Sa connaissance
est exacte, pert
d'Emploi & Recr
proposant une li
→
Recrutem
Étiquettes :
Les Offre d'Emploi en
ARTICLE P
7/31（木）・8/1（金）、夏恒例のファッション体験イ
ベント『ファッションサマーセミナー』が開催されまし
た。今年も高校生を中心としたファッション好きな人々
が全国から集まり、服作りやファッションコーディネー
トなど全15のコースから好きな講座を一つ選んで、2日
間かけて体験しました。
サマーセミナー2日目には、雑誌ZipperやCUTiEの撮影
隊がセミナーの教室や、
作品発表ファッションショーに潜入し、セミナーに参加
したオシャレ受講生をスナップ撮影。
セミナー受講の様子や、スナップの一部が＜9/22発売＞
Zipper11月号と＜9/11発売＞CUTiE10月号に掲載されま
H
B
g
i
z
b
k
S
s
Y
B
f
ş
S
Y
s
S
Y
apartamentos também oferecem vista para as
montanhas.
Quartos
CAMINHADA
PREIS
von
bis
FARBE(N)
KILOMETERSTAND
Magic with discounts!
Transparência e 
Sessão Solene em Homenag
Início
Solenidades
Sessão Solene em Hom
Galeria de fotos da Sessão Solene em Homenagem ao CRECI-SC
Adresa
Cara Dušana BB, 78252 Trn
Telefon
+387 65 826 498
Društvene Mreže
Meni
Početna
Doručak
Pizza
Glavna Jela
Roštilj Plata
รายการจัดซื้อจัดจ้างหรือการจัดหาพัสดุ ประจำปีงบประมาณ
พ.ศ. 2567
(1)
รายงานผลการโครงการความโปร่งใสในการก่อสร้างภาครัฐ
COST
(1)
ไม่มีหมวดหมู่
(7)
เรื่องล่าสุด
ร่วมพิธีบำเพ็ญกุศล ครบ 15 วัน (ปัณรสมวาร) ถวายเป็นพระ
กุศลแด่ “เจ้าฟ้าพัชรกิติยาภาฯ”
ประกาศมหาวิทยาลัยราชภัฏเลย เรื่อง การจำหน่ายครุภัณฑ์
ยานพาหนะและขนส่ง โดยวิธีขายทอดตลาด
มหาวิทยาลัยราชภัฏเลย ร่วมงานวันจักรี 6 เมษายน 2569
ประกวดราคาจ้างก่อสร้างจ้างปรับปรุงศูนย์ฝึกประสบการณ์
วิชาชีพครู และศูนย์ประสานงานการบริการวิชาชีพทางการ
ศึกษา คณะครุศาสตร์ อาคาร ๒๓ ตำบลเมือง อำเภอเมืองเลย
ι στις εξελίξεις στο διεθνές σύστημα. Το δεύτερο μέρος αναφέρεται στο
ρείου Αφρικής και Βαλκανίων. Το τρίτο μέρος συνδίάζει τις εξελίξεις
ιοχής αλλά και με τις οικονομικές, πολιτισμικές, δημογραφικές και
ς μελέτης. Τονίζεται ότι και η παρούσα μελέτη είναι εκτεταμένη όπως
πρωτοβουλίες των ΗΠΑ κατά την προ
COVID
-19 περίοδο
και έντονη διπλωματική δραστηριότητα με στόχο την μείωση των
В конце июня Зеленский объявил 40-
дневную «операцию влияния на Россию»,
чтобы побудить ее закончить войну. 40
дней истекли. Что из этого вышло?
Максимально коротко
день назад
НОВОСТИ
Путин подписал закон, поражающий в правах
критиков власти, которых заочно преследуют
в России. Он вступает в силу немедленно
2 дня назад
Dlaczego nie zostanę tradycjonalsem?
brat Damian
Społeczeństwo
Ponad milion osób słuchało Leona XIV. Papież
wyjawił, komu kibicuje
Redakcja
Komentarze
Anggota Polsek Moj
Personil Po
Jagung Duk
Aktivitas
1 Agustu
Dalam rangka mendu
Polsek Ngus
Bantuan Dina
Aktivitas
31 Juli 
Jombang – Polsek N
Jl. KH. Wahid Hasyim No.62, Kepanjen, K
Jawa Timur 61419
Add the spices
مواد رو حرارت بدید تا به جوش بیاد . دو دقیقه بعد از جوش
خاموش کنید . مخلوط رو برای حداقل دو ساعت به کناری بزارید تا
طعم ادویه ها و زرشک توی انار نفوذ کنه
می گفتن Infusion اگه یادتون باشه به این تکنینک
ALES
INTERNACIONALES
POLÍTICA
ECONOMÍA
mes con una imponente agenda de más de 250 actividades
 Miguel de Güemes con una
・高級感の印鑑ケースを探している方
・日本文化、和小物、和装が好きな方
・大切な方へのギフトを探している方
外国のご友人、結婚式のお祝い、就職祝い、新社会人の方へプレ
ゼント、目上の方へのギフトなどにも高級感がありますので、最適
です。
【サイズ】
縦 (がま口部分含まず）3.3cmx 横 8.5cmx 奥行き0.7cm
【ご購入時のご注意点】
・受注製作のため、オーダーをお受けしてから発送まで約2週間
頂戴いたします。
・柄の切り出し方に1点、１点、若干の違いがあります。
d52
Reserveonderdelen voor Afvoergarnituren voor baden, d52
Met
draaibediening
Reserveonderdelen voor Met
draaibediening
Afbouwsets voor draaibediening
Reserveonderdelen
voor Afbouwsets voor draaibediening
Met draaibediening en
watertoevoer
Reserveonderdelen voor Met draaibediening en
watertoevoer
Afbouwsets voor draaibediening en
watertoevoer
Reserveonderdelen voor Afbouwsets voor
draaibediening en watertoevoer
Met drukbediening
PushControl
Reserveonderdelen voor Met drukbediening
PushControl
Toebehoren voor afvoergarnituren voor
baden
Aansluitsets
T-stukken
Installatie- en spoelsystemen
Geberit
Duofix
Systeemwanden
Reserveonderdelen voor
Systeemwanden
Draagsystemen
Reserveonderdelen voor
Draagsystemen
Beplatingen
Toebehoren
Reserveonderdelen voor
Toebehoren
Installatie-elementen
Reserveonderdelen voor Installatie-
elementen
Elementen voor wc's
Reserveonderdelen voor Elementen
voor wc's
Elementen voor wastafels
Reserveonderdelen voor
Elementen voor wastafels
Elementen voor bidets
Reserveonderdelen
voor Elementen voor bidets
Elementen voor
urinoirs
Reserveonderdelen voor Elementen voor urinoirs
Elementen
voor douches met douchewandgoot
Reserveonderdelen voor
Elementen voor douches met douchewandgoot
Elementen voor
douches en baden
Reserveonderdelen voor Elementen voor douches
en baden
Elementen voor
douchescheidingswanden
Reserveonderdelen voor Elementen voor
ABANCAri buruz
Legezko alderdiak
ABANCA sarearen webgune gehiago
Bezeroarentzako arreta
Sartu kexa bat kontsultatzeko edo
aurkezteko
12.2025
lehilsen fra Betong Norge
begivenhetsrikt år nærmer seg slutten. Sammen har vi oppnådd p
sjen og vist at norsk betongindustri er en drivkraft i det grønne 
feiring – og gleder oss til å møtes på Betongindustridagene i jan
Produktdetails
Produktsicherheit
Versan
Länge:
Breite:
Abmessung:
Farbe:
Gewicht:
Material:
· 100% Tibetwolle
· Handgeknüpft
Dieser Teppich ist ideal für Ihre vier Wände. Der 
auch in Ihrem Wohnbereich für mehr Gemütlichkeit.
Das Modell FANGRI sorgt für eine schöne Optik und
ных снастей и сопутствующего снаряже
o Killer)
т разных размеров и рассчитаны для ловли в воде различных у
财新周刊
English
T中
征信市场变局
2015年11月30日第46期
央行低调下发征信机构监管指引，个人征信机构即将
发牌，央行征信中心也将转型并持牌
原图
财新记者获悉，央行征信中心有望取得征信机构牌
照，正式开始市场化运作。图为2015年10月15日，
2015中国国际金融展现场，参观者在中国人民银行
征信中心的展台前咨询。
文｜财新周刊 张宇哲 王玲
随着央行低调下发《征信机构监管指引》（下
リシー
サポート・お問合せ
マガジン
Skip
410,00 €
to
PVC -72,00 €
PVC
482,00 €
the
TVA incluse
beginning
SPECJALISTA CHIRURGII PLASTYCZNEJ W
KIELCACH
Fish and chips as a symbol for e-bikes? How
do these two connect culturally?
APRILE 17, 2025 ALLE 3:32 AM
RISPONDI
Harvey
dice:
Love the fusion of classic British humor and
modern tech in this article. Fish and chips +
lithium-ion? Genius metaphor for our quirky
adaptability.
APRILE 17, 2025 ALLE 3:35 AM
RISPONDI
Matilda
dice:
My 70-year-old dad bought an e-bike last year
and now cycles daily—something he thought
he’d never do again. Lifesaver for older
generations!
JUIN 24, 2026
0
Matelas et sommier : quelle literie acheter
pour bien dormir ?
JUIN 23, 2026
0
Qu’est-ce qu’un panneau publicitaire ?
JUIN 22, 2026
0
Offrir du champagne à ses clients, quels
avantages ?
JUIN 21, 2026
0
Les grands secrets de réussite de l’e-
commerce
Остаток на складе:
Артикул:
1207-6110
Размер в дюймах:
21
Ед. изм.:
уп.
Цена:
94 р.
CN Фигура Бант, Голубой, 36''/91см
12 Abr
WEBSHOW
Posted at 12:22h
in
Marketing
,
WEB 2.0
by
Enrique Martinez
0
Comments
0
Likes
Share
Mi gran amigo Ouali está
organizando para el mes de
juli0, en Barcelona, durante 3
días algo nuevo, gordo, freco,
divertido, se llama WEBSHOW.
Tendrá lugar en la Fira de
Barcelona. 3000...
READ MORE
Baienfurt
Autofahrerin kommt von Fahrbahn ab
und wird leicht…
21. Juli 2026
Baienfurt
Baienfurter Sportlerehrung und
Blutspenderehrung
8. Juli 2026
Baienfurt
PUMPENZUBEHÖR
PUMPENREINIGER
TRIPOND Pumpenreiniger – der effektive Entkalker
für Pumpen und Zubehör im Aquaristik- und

→ **Brief**
Pull every line containing the word "Afbouwsets" out of the material.

→ **Exercise output**
Afbouwsets voor draaibediening
voor Afbouwsets voor draaibediening
Afbouwsets voor draaibediening en
Reserveonderdelen voor Afbouwsets voor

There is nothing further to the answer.